Consider that, over the same period, the Western Cape government managed to equip and staff no less than four fully-functional field hospitals at the CTICC, Khayelitsha, Brackengate and Sonstraal. These facilities have a combined total of 1 482 beds and have been treating Covid-19 patients for weeks now. They form a crucial part of the province’s healthcare response, and without them hospitals would certainly have been overwhelmed.
The Western Cape’s public healthcare has taken great strain over the past two months, but it is coping because a lot of work went into preparing for the crisis. This is the only government – national or provincial – that has honoured the social compact by matching the sacrifices of the people with its own efforts to shore up healthcare capacity. Everywhere else, the social compact has turned out to be a scam.

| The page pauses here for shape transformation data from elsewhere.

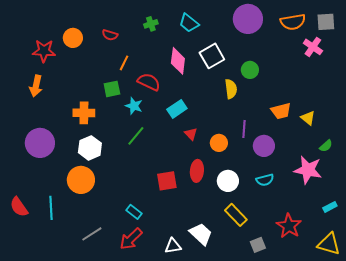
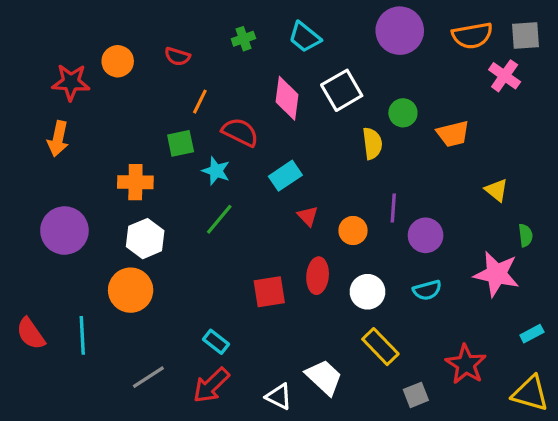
orange trapezoid: (281, 111) -> (453, 134), moved
green semicircle: (326, 146) -> (525, 235), turned -56
white triangle: (173, 246) -> (279, 397), turned 36

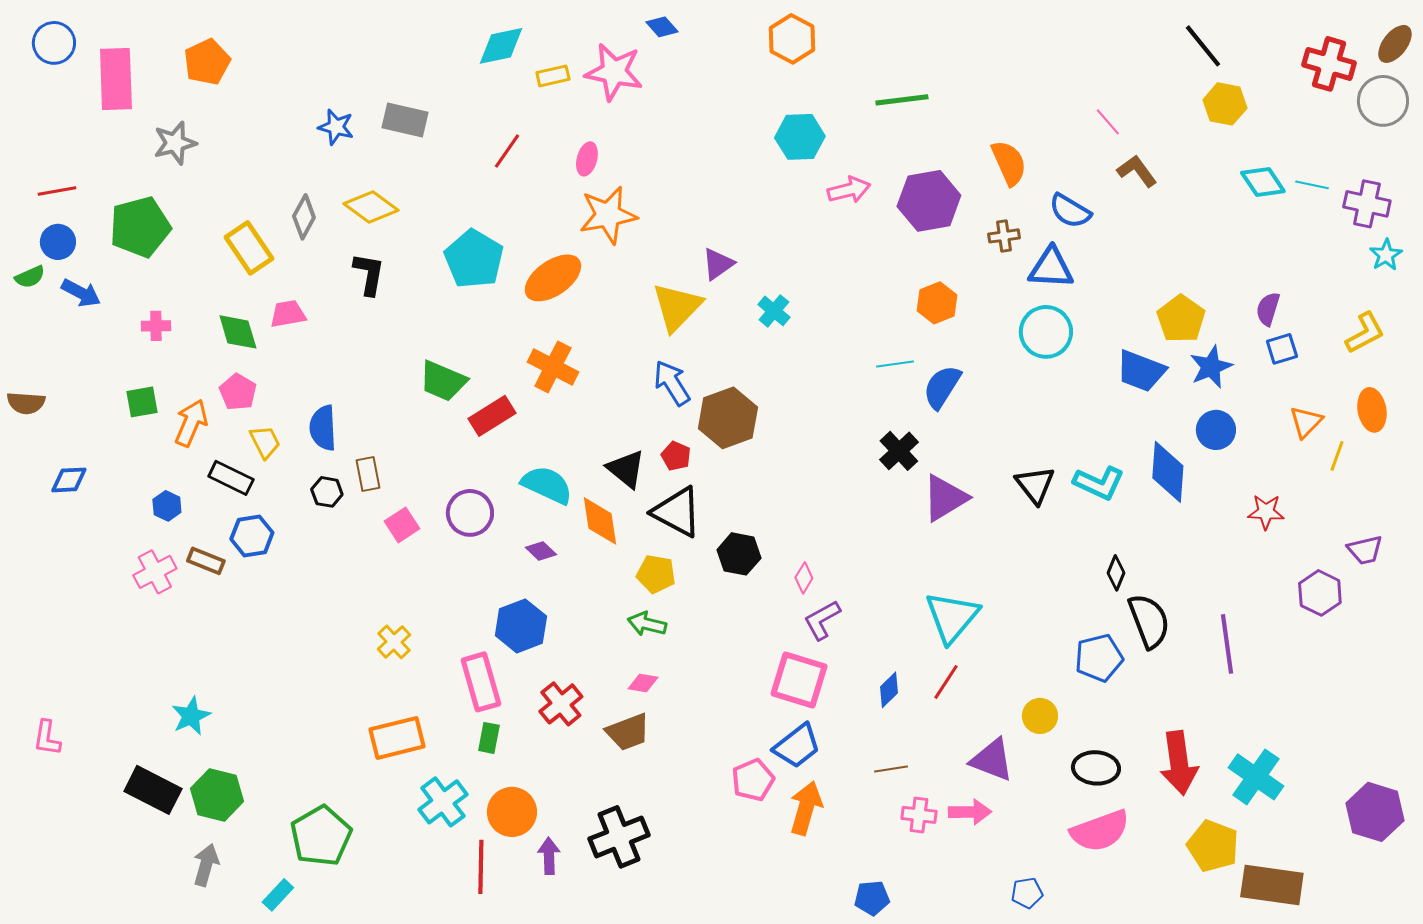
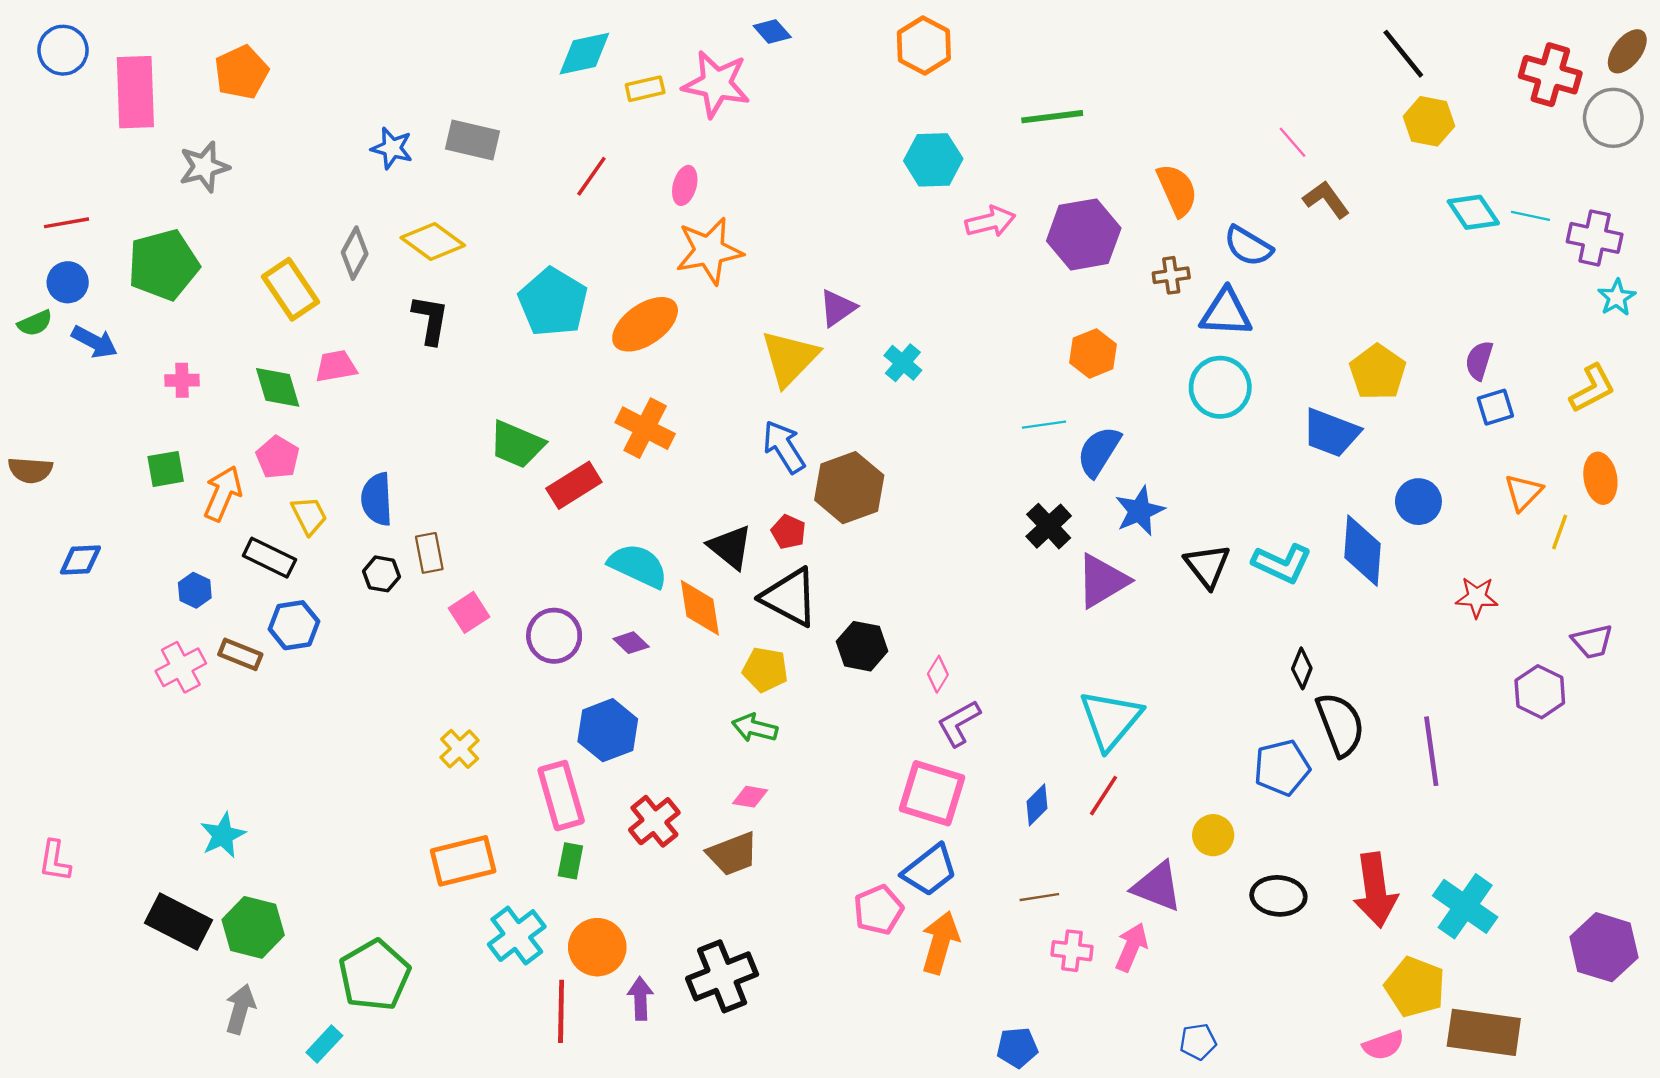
blue star: (1211, 367) -> (1140, 511), moved
purple circle: (470, 513) -> (554, 636), moved
pink arrow: (970, 812) -> (1132, 947), turned -66
pink semicircle: (1100, 831) -> (1383, 1045), moved, size x0.6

On Monday evening, Minister Mkhize convened an urgent online meeting with provincial Health MECs and HODs, asking them to report on their provinces’ status regarding, among other things, hospital beds, staffing challenges and oxygen supplies. This is no doubt in response to the president’s grand claims the night before of bed numbers and supposedly functioning field hospitals. It’s too late though. That meeting should have happened in March.
President Ramaphosa’s misplaced tirade of blame was a profound insult to South Africans who gave up all they had when asked to do so. They are not to blame for our healthcare crisis. Government is. Next time the president wants to speak of a social compact, I‘d advise him to focus entirely on his side of the agreement.
- John Steenhuisen is the interim leader of the Democratic Alliance.